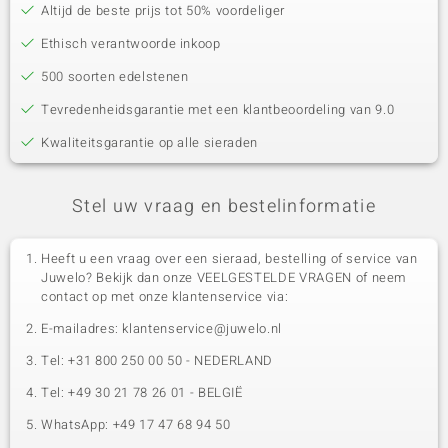
Altijd de beste prijs tot 50% voordeliger
Ethisch verantwoorde inkoop
500 soorten edelstenen
Tevredenheidsgarantie met een klantbeoordeling van 9.0
Kwaliteitsgarantie op alle sieraden
Stel uw vraag en bestelinformatie
Heeft u een vraag over een sieraad, bestelling of service van
Juwelo? Bekijk dan onze VEELGESTELDE VRAGEN of neem
contact op met onze klantenservice via:
E-mailadres: klantenservice@juwelo.nl
Tel: +31 800 250 00 50 - NEDERLAND
Tel: +49 30 21 78 26 01 - BELGIË
WhatsApp: +49 17 47 68 94 50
----------------
__Task details__: Your answer must be an exact copy of every entry, with no pictures in it.

__Output below__:
Altijd de beste prijs tot 50% voordeliger
Ethisch verantwoorde inkoop
500 soorten edelstenen
Tevredenheidsgarantie met een klantbeoordeling van 9.0
Kwaliteitsgarantie op alle sieraden
Stel uw vraag en bestelinformatie
Heeft u een vraag over een sieraad, bestelling of service van
Juwelo? Bekijk dan onze VEELGESTELDE VRAGEN of neem
contact op met onze klantenservice via:
E-mailadres: klantenservice@juwelo.nl
Tel: +31 800 250 00 50 - NEDERLAND
Tel: +49 30 21 78 26 01 - BELGIË
WhatsApp: +49 17 47 68 94 50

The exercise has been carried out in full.